--- Data records ---
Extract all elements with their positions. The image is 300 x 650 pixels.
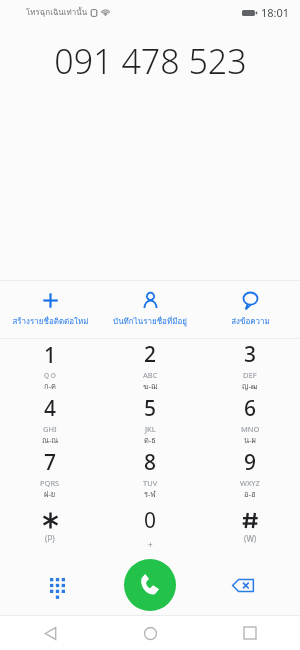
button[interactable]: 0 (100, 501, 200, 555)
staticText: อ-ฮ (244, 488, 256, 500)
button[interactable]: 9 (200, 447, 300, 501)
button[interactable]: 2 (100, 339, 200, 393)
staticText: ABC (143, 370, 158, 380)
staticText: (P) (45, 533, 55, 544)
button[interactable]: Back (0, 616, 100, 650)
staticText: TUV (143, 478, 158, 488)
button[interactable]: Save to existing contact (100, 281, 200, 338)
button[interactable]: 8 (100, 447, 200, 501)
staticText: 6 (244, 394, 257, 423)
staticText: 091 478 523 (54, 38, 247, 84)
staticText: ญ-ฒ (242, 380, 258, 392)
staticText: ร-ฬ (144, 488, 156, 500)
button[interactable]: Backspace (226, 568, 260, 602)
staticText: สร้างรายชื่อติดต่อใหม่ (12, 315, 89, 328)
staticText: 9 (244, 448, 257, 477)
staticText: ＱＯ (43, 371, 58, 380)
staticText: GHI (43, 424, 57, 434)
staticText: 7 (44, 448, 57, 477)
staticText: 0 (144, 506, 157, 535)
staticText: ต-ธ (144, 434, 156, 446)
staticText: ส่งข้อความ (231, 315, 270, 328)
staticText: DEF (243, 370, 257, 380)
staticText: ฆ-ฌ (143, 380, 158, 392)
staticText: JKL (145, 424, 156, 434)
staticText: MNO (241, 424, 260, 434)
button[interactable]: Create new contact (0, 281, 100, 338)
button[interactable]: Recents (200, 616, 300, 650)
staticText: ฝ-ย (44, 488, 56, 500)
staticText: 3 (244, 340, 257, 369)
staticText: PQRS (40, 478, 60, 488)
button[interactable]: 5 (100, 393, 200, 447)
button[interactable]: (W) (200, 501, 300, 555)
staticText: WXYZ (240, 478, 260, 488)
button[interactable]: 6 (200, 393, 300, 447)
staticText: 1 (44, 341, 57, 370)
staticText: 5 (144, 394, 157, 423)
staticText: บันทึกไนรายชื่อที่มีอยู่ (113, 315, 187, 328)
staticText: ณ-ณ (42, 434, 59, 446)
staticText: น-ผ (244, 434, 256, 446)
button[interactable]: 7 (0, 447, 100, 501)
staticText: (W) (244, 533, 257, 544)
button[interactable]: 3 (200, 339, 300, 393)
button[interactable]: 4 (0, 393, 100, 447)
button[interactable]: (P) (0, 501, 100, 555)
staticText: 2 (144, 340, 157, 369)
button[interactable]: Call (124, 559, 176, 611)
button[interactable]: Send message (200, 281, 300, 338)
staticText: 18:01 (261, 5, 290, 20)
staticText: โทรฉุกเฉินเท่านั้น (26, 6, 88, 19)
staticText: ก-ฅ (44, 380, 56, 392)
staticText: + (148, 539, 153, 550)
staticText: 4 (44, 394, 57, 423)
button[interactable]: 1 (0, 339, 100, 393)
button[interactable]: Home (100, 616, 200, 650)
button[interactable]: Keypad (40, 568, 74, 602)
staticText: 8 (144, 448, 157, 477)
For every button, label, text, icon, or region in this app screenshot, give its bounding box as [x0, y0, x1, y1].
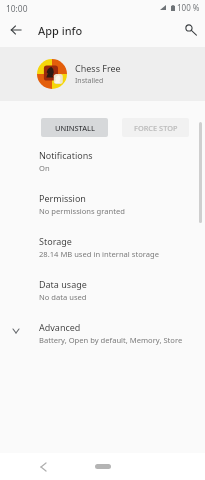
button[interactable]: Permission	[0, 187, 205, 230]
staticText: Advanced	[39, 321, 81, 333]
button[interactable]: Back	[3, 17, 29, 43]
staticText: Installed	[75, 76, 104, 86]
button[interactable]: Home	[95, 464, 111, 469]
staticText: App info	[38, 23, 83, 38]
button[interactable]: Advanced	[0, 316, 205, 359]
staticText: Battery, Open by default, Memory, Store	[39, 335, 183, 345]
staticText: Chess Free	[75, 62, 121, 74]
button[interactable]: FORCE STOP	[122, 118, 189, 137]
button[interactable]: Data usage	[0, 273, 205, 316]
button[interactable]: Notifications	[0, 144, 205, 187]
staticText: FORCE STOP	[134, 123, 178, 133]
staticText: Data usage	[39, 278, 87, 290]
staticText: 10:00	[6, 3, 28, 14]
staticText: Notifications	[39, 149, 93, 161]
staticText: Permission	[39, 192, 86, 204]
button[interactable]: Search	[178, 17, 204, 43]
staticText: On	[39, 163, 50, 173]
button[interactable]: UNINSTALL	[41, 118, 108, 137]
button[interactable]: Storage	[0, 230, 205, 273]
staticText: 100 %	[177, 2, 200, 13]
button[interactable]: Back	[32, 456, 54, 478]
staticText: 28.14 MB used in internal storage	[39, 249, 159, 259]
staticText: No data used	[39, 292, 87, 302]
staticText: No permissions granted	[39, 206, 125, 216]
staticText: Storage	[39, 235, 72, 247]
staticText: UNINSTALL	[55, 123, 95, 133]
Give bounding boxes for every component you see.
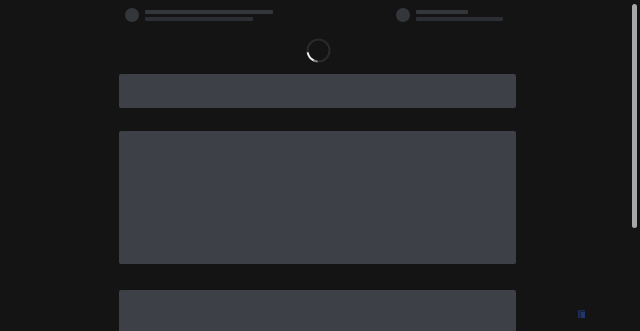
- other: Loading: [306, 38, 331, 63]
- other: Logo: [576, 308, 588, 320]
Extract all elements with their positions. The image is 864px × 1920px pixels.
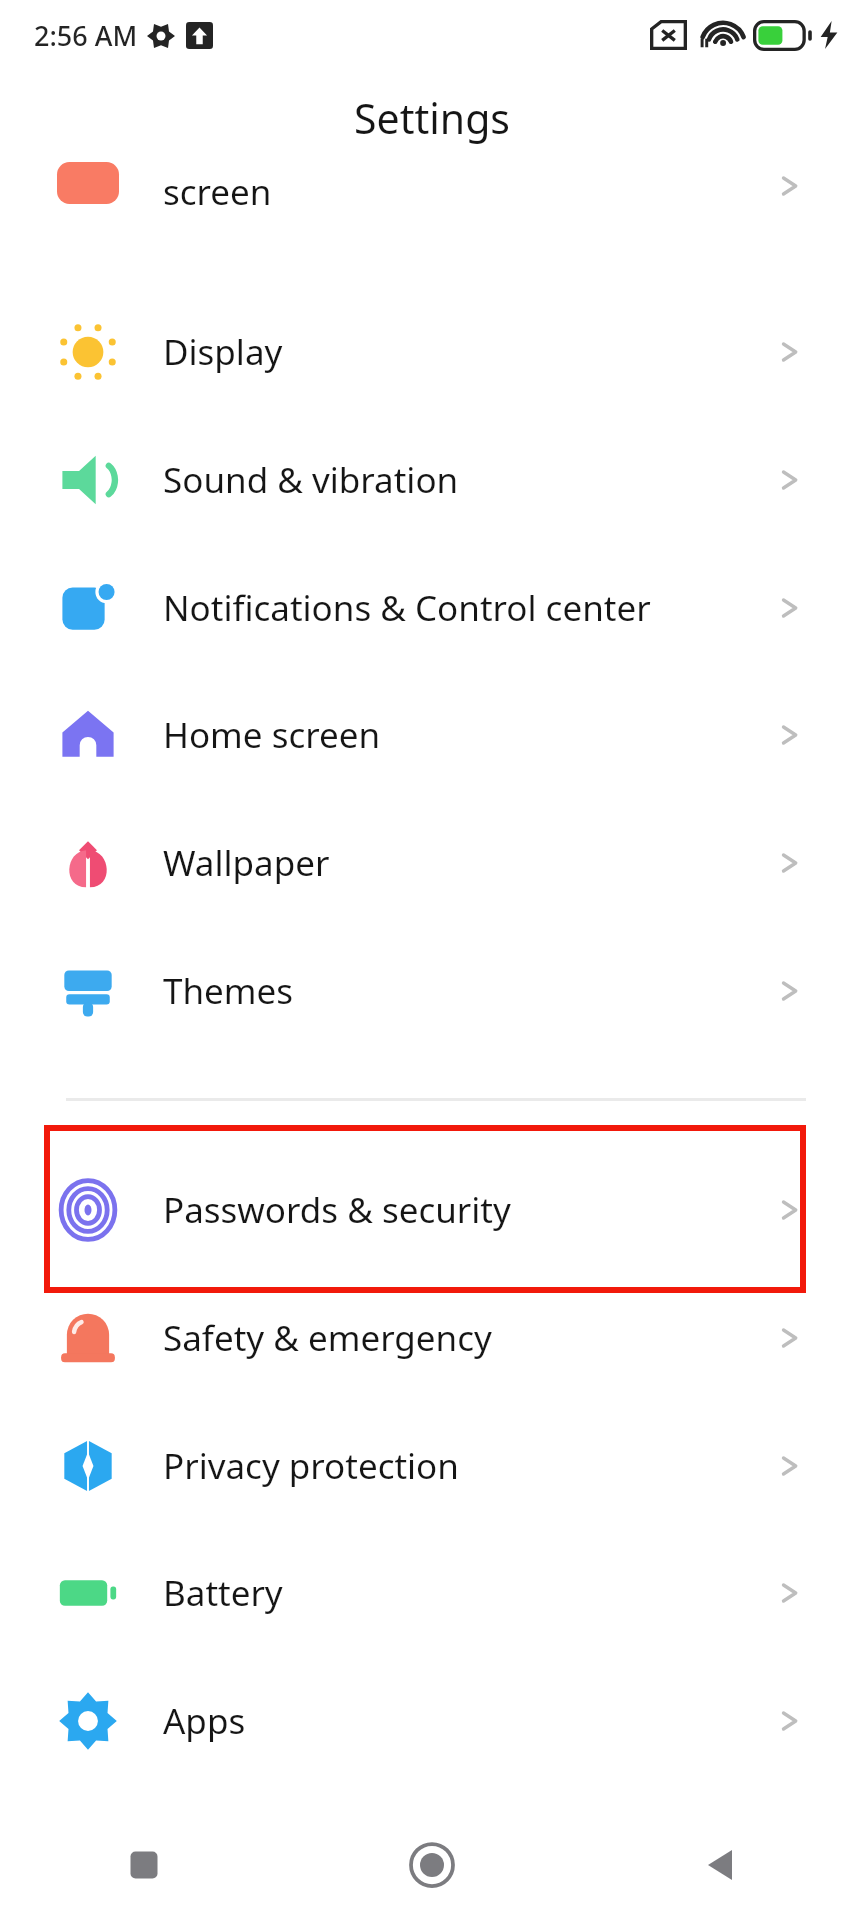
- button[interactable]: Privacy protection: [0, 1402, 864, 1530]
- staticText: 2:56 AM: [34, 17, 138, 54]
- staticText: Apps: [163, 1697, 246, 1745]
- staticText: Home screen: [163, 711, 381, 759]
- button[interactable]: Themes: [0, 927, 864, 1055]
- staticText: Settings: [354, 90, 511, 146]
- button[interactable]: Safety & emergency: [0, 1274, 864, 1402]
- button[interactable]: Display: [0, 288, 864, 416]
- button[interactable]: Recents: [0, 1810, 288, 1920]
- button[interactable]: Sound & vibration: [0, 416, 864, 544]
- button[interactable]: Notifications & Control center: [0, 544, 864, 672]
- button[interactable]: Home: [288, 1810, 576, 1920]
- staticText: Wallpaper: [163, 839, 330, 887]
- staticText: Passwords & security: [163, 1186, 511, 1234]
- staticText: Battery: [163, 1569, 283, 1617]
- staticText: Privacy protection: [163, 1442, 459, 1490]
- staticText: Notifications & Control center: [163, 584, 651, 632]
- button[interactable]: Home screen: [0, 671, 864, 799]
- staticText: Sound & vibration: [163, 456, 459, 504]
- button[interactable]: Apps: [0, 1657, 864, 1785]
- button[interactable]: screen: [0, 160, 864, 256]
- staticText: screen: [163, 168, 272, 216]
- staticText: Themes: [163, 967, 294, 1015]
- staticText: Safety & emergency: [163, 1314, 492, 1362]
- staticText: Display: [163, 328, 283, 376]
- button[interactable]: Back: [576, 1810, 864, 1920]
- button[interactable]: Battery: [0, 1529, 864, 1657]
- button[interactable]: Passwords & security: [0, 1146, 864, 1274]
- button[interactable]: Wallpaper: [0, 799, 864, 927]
---
[Exercise aim] Look through the entries above, and wherever a line holds the string "center", copy it.

[Task result]
- button[interactable]: Notifications & Control center: [0, 544, 864, 672]
- staticText: Notifications & Control center: [163, 584, 651, 632]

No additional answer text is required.